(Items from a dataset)

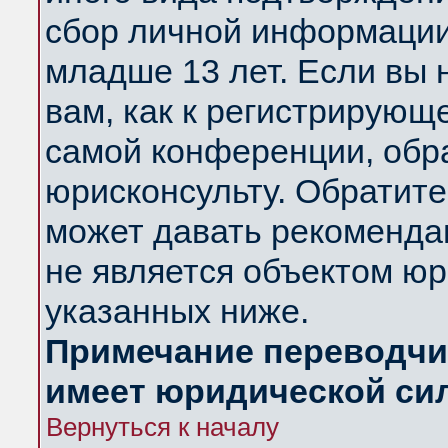
сбор личной информации
младше 13 лет. Если вы 
вам, как к регистрирующ
самой конференции, обр
юрисконсульту. Обратите
может давать рекоменда
не является объектом ю
указанных ниже.
Примечание переводчик
имеет юридической си
Вернуться к началу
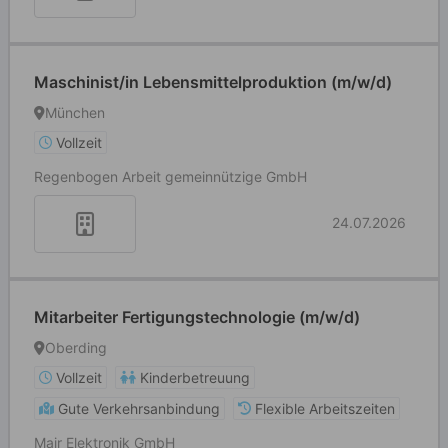
Maschinist/in Lebensmittelproduktion (m/w/d)
München
Vollzeit
Regenbogen Arbeit gemeinnützige GmbH
24.07.2026
Mitarbeiter Fertigungstechnologie (m/w/d)
Oberding
Vollzeit
Kinderbetreuung
Gute Verkehrsanbindung
Flexible Arbeitszeiten
Mair Elektronik GmbH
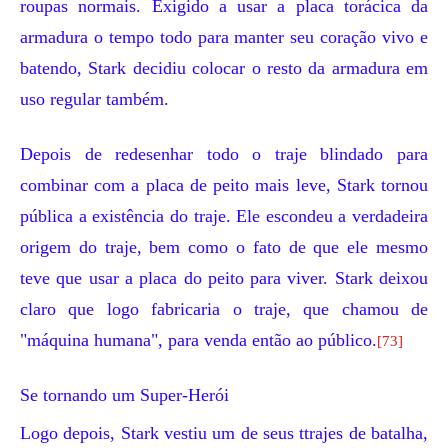
roupas normais. Exigido a usar a placa torácica da
armadura o tempo todo para manter seu coração vivo e
batendo, Stark decidiu colocar o resto da armadura em
uso regular também.
Depois de redesenhar todo o traje blindado para
combinar com a placa de peito mais leve, Stark tornou
pública a existência do traje. Ele escondeu a verdadeira
origem do traje, bem como o fato de que ele mesmo
teve que usar a placa do peito para viver. Stark deixou
claro que logo fabricaria o traje, que chamou de
"máquina humana", para venda então ao público.
[73]
Se tornando um Super-Herói
Logo depois, Stark vestiu um de seus ttrajes de batalha,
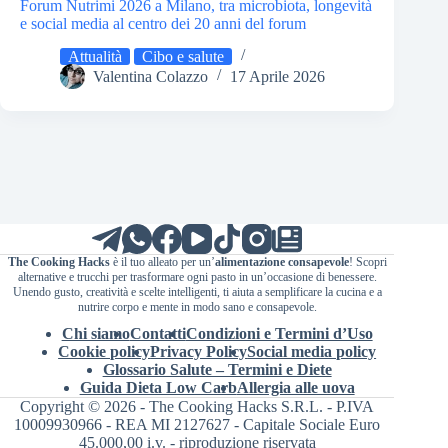
Forum Nutrimi 2026 a Milano, tra microbiota, longevità
e social media al centro dei 20 anni del forum
Attualità
Cibo e salute
Valentina Colazzo
17 Aprile 2026
The Cooking Hacks
è il tuo alleato per un’
alimentazione consapevole
! Scopri
alternative e trucchi per trasformare ogni pasto in un’occasione di benessere.
Unendo gusto, creatività e scelte intelligenti, ti aiuta a semplificare la cucina e a
nutrire corpo e mente in modo sano e consapevole.
Chi siamo
Contatti
Condizioni e Termini d’Uso
Cookie policy
Privacy Policy
Social media policy
Glossario Salute – Termini e Diete
Guida Dieta Low Carb
Allergia alle uova
Copyright © 2026 - The Cooking Hacks S.R.L. - P.IVA
10009930966 - REA MI 2127627 - Capitale Sociale Euro
45.000,00 i.v. - riproduzione riservata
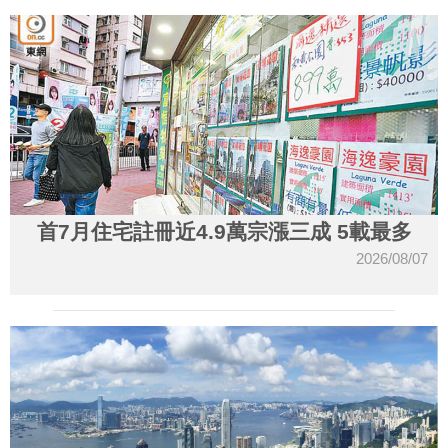
首7月住宅註冊近4.9萬宗漲三成 5載最多
2026/08/07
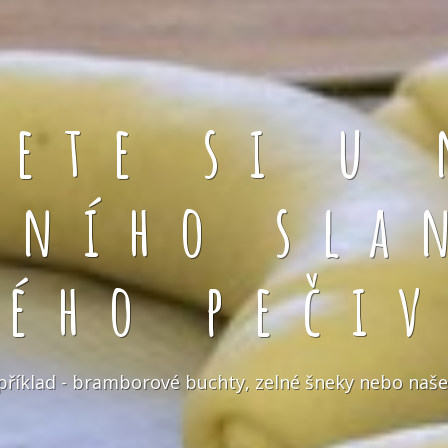
rete si u 
čního sla
kého pečiv
například - bramborové buchty, zelné šneky nebo naše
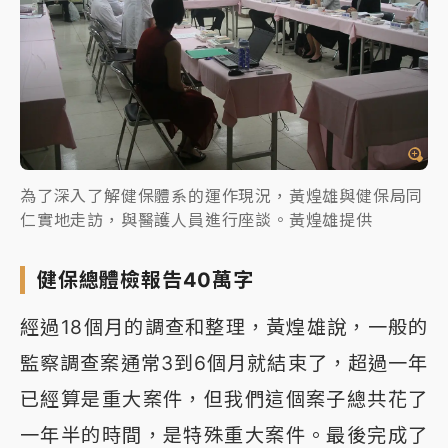
為了深入了解健保體系的運作現況，黃煌雄與健保局同
仁實地走訪，與醫護人員進行座談。黃煌雄提供
健保總體檢報告40萬字
經過18個月的調查和整理，黃煌雄說，一般的
監察調查案通常3到6個月就結束了，超過一年
已經算是重大案件，但我們這個案子總共花了
一年半的時間，是特殊重大案件。最後完成了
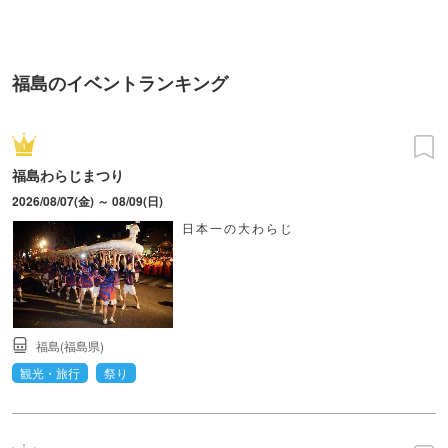
TOKYO
町PARCO・楽天地"を巡る！
福島のイベントランキング
福島わらじまつり
2026/08/07(金) ～ 08/09(日)
日本一の大わらじ
福島(福島県)
観光・旅行
祭り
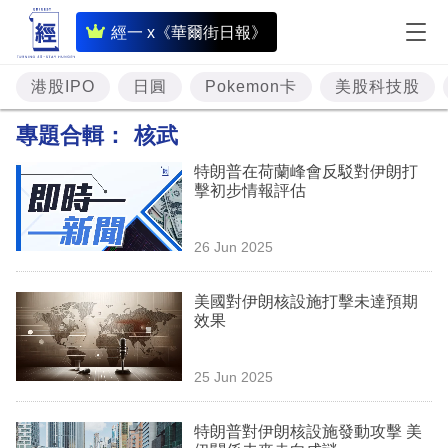
即
經一 x《華爾街日報》
時
財
港股IPO
日圓
Pokemon卡
美股科技股
經
專題合輯：
核武
專
特朗普在荷蘭峰會反駁對伊朗打
題
擊初步情報評估
投
26 Jun 2025
資
樓
美國對伊朗核設施打擊未達預期
效果
市
理
25 Jun 2025
財
特朗普對伊朗核設施發動攻擊 美
商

**How to complete this task**
Lines with the word "armadura": report how many there are in the entries, as a bare number.

**Answer space**
2